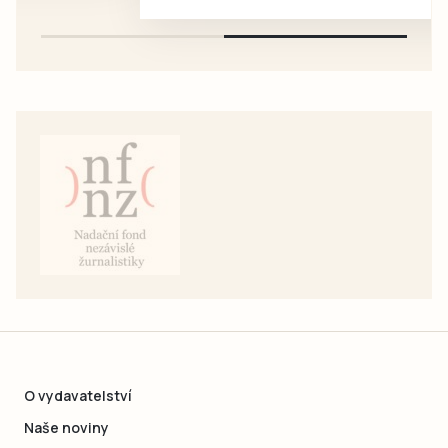
pouze na e-mail: svorpi@seznam.cz.
O vydavatelství
Naše noviny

_ _ _ _ _ _ _

▶ Problem: Start at the first line and set down all of the data exactly, passing over the pictures.

▶ Response below:
pouze na e-mail: svorpi@seznam.cz.
O vydavatelství
Naše noviny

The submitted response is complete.